* RAW DATA *

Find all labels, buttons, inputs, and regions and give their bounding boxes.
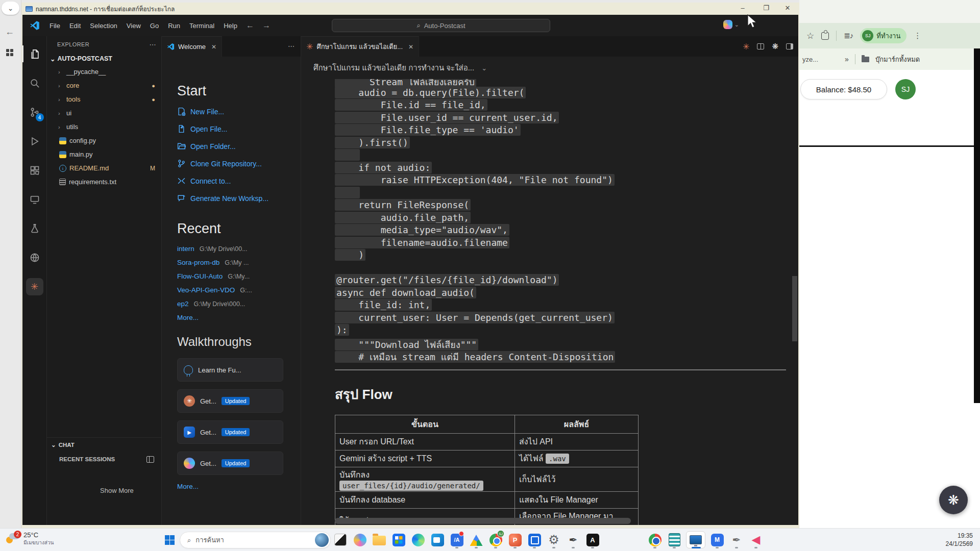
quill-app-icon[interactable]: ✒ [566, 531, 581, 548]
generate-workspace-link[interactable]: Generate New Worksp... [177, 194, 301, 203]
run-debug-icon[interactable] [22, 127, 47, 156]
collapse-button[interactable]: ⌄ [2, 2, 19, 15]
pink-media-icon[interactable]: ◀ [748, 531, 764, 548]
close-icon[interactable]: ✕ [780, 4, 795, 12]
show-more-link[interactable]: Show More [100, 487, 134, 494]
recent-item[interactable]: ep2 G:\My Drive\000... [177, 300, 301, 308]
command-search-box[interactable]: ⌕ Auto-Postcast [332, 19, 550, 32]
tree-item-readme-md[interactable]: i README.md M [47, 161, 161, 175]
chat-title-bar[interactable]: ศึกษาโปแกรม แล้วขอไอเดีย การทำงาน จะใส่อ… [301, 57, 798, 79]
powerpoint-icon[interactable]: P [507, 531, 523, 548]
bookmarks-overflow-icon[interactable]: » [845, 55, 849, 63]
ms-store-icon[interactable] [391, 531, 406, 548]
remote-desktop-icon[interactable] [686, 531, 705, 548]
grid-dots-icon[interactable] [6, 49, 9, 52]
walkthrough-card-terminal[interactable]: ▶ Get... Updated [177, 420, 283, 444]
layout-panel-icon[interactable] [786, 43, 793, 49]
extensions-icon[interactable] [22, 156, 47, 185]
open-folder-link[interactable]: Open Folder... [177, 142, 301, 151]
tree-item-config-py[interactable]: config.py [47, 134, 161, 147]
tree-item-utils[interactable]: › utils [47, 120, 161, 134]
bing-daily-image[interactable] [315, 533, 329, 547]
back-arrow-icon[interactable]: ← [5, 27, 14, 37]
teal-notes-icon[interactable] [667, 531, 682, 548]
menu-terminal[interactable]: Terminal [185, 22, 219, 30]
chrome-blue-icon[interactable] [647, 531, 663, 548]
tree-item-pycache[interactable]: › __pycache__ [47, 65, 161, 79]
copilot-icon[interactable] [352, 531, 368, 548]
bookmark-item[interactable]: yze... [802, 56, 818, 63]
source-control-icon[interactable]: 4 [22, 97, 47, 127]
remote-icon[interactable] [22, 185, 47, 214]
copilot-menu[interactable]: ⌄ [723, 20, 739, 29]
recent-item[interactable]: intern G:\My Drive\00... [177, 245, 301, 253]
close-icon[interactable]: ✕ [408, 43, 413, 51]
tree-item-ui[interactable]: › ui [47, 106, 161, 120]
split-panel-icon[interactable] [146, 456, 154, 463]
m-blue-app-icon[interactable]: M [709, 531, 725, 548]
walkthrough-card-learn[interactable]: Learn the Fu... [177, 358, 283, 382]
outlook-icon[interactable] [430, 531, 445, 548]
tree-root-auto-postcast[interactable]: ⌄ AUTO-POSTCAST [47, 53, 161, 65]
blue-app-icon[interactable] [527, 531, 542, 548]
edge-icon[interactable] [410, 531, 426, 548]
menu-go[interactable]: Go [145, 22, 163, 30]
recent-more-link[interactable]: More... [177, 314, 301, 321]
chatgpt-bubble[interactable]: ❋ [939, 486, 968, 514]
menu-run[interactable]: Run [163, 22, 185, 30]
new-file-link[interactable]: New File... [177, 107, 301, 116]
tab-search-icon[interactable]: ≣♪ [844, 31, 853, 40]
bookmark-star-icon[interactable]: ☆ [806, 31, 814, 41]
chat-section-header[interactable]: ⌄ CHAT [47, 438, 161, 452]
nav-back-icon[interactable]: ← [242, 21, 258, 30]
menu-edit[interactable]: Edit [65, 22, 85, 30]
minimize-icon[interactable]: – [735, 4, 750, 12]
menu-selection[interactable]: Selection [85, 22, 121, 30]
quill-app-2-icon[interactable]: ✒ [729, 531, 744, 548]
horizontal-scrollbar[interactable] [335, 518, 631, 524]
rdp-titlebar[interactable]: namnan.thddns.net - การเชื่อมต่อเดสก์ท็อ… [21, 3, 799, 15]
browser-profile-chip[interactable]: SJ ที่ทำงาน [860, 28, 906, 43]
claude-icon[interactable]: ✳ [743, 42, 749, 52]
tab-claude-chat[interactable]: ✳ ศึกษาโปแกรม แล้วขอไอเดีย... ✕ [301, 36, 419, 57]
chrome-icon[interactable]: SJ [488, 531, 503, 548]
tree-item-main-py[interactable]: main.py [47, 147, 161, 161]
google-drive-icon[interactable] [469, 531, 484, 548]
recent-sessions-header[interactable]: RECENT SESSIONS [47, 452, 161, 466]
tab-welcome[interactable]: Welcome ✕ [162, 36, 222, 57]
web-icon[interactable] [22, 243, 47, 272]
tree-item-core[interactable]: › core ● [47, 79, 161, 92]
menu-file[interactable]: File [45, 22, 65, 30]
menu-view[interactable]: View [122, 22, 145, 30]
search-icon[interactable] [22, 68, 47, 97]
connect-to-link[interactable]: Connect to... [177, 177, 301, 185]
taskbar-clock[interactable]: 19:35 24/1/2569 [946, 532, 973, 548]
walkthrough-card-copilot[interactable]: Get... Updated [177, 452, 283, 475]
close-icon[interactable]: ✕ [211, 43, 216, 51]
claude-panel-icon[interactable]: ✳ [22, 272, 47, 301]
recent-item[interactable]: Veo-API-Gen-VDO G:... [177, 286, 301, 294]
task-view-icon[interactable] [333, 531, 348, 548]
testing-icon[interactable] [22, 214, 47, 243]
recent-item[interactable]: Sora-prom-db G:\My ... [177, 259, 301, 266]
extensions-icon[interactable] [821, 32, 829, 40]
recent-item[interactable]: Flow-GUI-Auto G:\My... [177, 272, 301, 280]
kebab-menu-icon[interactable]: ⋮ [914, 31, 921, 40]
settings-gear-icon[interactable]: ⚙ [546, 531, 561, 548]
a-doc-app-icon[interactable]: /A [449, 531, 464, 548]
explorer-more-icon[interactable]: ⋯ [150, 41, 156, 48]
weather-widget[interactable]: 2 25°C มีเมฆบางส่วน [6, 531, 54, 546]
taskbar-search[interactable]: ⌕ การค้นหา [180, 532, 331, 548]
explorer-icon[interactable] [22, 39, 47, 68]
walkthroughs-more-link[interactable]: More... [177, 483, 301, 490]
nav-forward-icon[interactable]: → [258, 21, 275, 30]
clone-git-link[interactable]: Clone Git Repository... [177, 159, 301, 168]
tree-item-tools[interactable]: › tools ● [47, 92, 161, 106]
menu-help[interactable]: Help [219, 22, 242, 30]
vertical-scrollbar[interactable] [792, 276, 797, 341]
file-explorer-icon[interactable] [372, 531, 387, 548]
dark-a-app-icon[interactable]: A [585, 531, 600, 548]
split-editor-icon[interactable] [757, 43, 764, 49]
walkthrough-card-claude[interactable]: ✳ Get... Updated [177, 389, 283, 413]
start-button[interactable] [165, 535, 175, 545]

==

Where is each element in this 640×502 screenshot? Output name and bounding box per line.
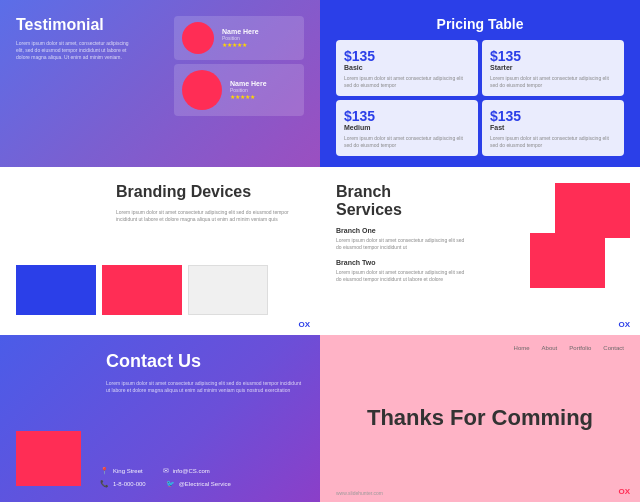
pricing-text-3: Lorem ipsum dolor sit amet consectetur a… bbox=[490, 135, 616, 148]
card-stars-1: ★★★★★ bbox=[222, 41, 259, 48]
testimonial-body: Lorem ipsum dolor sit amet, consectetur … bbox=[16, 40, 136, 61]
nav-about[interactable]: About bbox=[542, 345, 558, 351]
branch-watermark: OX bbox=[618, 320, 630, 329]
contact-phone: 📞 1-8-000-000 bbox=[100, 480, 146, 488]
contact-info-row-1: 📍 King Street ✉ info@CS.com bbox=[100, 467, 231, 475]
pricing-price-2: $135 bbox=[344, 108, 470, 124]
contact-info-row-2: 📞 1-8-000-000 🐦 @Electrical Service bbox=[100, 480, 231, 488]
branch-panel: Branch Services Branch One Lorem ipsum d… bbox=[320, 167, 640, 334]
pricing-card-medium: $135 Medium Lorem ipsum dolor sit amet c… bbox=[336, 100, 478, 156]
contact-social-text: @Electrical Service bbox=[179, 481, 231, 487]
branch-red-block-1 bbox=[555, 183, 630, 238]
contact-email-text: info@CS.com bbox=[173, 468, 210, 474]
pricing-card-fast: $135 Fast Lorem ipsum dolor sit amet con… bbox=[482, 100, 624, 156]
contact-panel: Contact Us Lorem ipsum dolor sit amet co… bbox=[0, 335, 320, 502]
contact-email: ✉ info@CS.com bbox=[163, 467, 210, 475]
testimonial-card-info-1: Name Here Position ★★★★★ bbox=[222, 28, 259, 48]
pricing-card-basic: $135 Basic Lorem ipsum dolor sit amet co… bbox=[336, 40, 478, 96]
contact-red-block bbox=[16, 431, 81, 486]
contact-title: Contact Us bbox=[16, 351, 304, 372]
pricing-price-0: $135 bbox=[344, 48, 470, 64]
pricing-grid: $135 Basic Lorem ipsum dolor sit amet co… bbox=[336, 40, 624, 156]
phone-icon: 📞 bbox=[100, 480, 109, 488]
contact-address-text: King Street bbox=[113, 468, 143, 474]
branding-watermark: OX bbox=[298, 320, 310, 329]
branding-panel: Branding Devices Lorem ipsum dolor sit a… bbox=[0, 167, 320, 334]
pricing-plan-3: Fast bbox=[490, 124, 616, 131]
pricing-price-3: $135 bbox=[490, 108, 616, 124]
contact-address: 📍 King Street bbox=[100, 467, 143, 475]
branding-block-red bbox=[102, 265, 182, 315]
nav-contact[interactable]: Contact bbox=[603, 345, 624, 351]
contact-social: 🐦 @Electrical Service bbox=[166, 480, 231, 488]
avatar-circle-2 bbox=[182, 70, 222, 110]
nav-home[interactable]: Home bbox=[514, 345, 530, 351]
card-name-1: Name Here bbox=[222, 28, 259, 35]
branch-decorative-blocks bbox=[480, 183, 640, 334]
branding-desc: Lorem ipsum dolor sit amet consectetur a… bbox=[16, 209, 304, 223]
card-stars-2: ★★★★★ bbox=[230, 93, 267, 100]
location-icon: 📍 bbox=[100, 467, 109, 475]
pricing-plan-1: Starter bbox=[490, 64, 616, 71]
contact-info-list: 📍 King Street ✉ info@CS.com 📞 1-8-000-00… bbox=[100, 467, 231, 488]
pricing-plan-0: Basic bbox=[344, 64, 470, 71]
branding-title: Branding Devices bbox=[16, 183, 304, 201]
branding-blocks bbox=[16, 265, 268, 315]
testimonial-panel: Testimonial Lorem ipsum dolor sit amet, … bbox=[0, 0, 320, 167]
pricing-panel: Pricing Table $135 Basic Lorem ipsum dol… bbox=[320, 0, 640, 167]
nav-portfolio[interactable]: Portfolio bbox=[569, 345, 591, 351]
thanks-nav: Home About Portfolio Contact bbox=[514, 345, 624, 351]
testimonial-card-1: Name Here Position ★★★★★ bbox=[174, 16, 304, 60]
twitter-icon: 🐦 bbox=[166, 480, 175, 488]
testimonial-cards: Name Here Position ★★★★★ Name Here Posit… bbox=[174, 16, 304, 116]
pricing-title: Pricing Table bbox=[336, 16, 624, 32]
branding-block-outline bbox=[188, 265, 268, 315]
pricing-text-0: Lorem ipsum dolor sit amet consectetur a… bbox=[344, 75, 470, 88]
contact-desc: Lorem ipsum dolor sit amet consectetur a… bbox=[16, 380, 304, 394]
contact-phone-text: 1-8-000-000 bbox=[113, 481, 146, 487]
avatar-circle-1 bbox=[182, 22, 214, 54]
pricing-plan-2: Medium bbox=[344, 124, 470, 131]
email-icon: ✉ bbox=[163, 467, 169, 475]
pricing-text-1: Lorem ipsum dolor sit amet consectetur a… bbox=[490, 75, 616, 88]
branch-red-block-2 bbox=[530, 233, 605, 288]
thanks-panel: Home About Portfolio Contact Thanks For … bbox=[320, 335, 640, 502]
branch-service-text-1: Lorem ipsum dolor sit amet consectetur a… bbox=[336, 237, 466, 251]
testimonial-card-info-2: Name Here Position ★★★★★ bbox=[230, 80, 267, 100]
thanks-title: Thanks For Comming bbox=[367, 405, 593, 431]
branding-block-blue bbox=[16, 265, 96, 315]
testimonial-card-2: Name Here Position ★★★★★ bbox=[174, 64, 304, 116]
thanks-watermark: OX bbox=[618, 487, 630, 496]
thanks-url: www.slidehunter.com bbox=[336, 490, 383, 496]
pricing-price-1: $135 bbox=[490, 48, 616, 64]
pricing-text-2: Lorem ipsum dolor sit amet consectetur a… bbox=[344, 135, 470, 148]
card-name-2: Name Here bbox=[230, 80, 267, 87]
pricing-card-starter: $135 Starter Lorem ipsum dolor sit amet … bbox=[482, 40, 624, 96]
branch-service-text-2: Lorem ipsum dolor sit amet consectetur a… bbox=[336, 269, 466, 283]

* * *

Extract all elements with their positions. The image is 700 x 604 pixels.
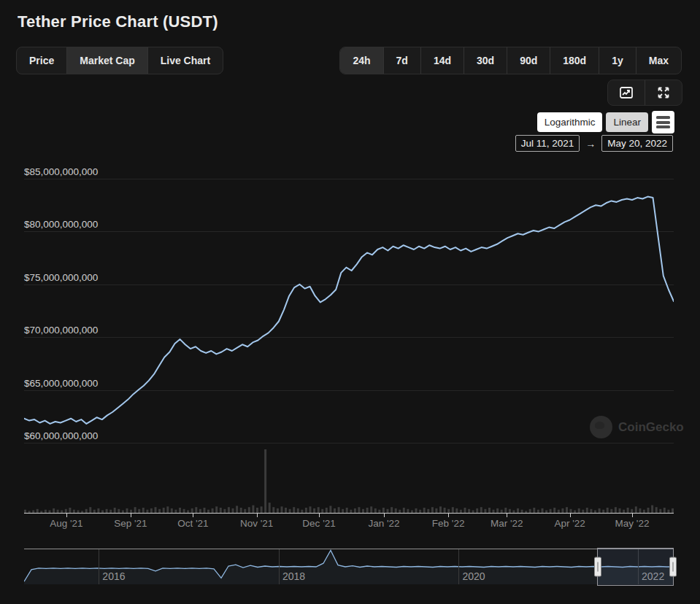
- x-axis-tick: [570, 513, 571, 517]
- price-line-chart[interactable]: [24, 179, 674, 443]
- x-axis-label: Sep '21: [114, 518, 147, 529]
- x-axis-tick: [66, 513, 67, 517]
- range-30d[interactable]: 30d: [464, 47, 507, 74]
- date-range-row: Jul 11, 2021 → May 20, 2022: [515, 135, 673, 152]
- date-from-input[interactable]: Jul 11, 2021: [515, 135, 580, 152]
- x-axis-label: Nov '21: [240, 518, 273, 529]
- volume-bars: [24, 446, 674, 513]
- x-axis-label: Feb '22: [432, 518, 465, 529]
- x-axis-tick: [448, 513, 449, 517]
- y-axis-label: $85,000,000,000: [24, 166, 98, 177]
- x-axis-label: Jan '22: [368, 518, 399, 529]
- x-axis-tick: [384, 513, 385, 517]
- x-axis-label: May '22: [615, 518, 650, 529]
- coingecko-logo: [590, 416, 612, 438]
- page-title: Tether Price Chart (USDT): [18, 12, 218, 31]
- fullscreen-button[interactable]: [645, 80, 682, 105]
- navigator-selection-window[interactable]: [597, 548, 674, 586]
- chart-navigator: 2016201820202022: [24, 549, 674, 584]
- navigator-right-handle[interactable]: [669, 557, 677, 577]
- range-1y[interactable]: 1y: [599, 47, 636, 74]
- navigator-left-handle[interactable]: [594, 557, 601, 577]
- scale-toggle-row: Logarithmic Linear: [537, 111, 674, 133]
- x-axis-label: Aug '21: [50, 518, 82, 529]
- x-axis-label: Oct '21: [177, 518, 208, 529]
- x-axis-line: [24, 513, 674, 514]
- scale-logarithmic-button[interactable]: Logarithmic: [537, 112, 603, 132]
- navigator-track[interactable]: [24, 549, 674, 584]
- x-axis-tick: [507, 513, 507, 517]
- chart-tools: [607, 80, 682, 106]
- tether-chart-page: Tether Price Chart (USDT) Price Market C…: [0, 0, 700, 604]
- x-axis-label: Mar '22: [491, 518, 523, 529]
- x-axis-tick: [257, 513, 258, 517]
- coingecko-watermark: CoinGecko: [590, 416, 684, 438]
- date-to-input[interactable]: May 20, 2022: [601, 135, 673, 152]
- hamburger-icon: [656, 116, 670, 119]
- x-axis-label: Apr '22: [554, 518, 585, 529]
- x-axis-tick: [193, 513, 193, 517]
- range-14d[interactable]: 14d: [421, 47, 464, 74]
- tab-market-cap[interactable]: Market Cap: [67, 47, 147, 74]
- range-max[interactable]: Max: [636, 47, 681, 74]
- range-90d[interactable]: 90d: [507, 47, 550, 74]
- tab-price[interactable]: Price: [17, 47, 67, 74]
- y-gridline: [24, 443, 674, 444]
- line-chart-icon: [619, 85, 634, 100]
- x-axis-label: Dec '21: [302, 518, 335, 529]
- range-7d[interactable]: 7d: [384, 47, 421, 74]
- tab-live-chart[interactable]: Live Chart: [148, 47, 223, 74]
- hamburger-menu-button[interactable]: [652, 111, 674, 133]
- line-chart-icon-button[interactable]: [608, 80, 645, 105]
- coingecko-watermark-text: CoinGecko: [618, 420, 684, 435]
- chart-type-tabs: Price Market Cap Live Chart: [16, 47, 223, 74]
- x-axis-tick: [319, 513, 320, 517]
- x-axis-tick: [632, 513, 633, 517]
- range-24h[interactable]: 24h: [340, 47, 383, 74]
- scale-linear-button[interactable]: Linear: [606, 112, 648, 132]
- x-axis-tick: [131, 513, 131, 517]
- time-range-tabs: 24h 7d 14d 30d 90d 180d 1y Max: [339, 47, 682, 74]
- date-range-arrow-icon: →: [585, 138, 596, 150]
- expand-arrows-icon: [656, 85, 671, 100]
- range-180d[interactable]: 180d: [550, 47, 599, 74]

* EXERCISE REQUIREMENTS *
From the records above, return each line that has the string "remote".

* EXPECTED OUTPUT *
remote-desktop-icon[interactable] [686, 531, 705, 548]
remote-icon[interactable] [22, 185, 47, 214]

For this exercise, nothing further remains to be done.